Excerpt from WKEF
Wright State MBA students are working to help their community through “Pantries on a Post.”
A wooden purple pantry sits next to a busy street in downtown Dayton, filled with cereal, saltines, pasta sauce, and cream of chicken soup. “Take food if you need it,” a sign encourages. To some, the food provided in the pantry on a post is the difference between getting dinner that night, or none at all.
A team of seven Master of Business Administration students at Wright State University wanted to make a difference in their community and so partnered with Good Neighbor House to arrange the installation of five pantries in and around Dayton. “It’s been fantastic,” said Tim McClain, an MBA student from Lewisburg. “A ton of people will leave notes, just saying how grateful they are and how appreciative they are having these things in the area. They just pick up a box of spaghetti or something and they’ve got food for the night. It’s been really good in the areas they’ve been installed in.”

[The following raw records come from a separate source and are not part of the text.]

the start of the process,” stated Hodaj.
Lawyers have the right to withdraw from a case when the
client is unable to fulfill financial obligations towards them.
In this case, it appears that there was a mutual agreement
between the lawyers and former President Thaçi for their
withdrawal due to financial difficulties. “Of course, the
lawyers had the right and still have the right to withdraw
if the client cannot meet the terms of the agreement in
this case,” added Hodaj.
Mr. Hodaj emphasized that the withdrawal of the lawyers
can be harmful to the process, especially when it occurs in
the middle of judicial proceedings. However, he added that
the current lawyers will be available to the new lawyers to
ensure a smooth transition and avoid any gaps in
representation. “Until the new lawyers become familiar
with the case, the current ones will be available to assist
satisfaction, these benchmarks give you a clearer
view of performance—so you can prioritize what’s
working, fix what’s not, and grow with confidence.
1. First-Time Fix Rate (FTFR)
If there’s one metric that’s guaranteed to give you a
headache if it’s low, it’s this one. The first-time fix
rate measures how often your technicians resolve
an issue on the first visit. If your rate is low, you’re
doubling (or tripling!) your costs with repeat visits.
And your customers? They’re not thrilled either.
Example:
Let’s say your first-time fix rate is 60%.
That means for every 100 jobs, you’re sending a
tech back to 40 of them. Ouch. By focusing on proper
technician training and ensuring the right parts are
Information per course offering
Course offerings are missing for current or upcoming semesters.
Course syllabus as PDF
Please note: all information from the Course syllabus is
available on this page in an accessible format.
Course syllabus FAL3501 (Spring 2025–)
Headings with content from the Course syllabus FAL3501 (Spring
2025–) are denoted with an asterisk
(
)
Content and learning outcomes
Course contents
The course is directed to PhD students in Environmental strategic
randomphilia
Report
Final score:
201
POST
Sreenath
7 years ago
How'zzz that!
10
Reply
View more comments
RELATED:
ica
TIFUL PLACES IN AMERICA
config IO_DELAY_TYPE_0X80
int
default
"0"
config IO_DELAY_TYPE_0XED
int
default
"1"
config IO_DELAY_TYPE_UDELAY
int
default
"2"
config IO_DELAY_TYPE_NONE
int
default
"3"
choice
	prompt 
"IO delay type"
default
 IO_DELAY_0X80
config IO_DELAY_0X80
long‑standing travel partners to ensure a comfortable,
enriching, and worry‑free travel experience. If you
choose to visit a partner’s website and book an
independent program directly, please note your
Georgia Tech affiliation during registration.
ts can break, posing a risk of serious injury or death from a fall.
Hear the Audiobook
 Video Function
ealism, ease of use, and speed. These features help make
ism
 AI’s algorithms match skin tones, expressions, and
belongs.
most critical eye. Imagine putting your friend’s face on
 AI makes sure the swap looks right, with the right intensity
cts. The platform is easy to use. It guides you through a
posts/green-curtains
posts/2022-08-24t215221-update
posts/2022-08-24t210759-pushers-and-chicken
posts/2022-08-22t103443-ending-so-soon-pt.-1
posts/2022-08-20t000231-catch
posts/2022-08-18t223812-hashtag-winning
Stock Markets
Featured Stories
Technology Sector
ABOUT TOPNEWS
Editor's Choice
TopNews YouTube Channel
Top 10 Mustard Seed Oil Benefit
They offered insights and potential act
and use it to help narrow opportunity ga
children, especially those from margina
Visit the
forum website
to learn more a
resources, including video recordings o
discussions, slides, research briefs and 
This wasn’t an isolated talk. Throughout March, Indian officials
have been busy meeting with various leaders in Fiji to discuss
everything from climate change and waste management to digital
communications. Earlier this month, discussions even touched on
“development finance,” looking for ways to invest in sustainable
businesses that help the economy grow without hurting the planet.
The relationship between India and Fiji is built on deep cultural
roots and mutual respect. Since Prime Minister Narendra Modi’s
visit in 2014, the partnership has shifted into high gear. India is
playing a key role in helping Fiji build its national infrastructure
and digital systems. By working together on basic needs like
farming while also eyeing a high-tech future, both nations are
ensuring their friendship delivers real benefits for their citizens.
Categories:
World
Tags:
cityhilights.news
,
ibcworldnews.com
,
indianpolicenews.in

The food pantries are part of a national movement called “Give What You Can, and Take What You Need”, and as the slogan suggests anybody is free add to the pantry or take anything they might need. “Anyone can come up to these and put food in it or take food out,” McClain said.
Good Neighbor House keeps the pantries stocked, and there is no limit on how much food one person can take. McClain says that there haven’t been any reported issues of people taking too much food.
The pantries are located next to Good Neighbor House, outside a church near the University of Dayton, downtown next to St. John’s United Church of Christ and outside churches in Riverside and Fairborn.